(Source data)

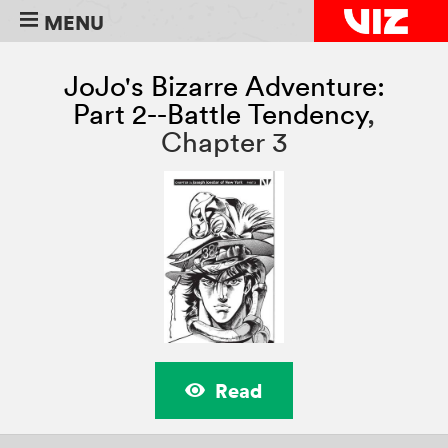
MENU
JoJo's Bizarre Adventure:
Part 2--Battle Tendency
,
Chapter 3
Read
...
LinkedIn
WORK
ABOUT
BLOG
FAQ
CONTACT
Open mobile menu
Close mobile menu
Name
==
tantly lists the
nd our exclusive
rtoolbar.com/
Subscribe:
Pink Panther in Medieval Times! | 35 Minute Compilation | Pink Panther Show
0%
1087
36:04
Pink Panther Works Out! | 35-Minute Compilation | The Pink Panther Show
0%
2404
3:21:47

◆ Problem description: For the records above, state how many lines include the string "Pink", giving the number and nothing else.

◆ Answer space: 2